How to Prove the Semi-parametric Representer Theorem
This question concerns the generalized Representer Theorem, due to Schölkopf, Herbrich, and Smola. In this magnificent work, the authors provide two versions of the Representer Theorem, a non-parametric, and a semi-parametric one.
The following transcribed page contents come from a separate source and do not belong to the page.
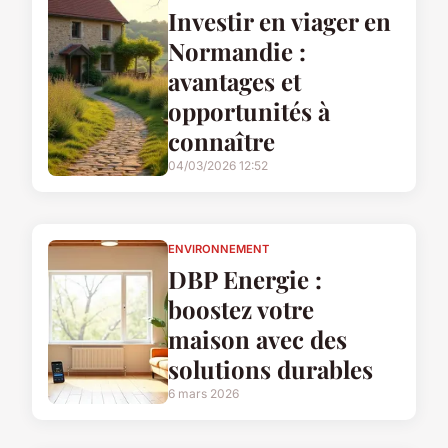
Investir en viager en
Normandie :
avantages et
opportunités à
connaître
04/03/2026 12:52
ENVIRONNEMENT
DBP Energie :
boostez votre
maison avec des
solutions durables
6 mars 2026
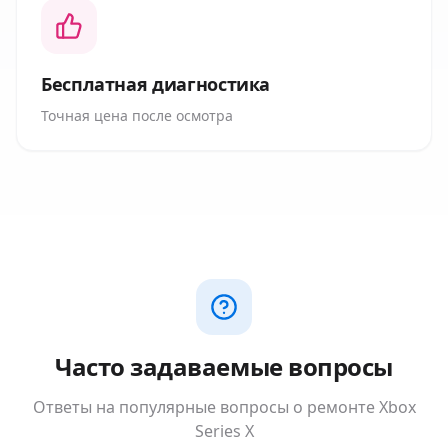
Бесплатная диагностика
Точная цена после осмотра
Часто задаваемые вопросы
Ответы на популярные вопросы о ремонте
Xbox
Series X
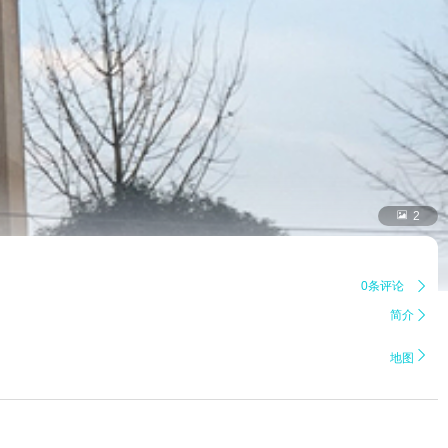

2
0条评论

简介


地图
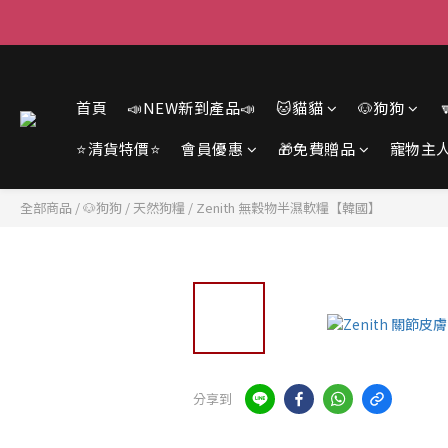
首頁
📣NEW新到產品📣
🐱貓貓
🐶狗狗
⭐清貨特價⭐
會員優惠
🎁免費贈品
寵物主
全部商品
/
🐶狗狗
/
天然狗糧
/
Zenith 無穀物半濕軟糧【韓國】
分享到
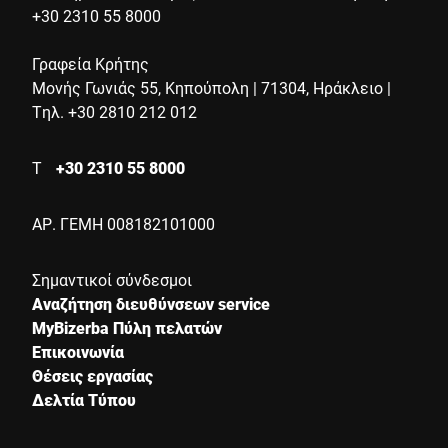
+30 2310 55 8000
Γραφεία Κρήτης
Μονής Γωνιάς 55, Κηπούπολη | 71304, Ηράκλειο |
Τηλ. +30 2810 212 012
Τ
+30 2310 55 8000
ΑΡ. ΓΕΜΗ 008182101000
Σημαντικοί σύνδεσμοι
Αναζήτηση διευθύνσεων service
MyBizerba Πύλη πελατών
Επικοινωνία
Θέσεις εργασίας
Δελτία Τύπου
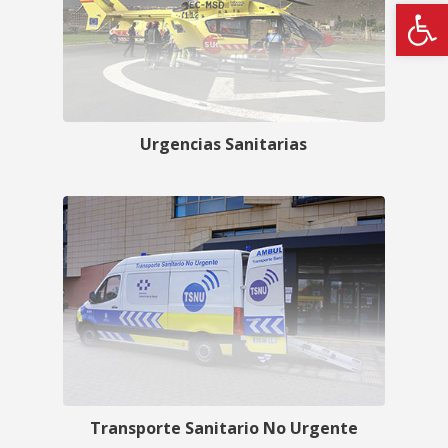
Abrir
Urgencias Sanitarias
Transporte Sanitario No Urgente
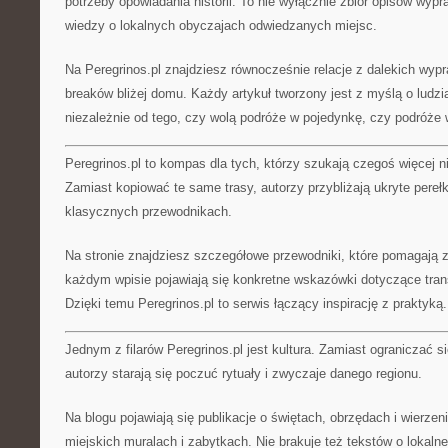
potrzeby opowiadania historii. To nie wyłącznie zbiór opisów wypr
wiedzy o lokalnych obyczajach odwiedzanych miejsc.
Na Peregrinos.pl znajdziesz równocześnie relacje z dalekich wypra
breaków bliżej domu. Każdy artykuł tworzony jest z myślą o ludz
niezależnie od tego, czy wolą podróże w pojedynkę, czy podróże 
Peregrinos.pl to kompas dla tych, którzy szukają czegoś więcej n
Zamiast kopiować te same trasy, autorzy przybliżają ukryte pereł
klasycznych przewodnikach.
Na stronie znajdziesz szczegółowe przewodniki, które pomagają
każdym wpisie pojawiają się konkretne wskazówki dotyczące tran
Dzięki temu Peregrinos.pl to serwis łączący inspirację z praktyką.
Jednym z filarów Peregrinos.pl jest kultura. Zamiast ograniczać się
autorzy starają się poczuć rytuały i zwyczaje danego regionu.
Na blogu pojawiają się publikacje o świętach, obrzędach i wierzen
miejskich muralach i zabytkach. Nie brakuje też tekstów o lokalnej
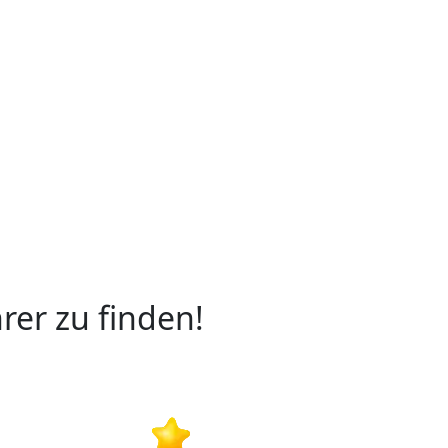
rer zu finden!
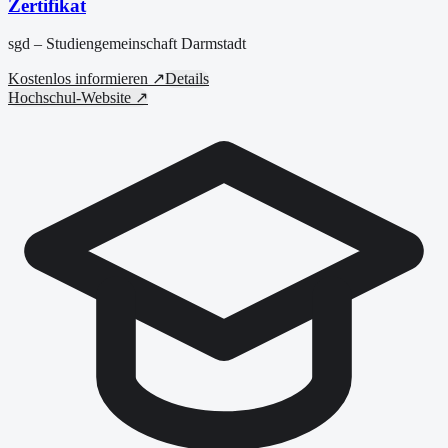
Zertifikat
sgd – Studiengemeinschaft Darmstadt
Kostenlos informieren ↗
Details
Hochschul-Website ↗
Though, they provide a proof only for the non-parametric version, while they say that the proof for the semi-parametric version is slightly more technical, but straightforward.
I fully understand the proof for the non-parametric version, but unfortunately I cannot find a way in order to start the proof of the semi-parametric.
Below, I give the statements of the above two versions of the Representer Theorem, as well as the proof for the non-parametric case, and I would like to discuss about the proof of the semi-parametric version.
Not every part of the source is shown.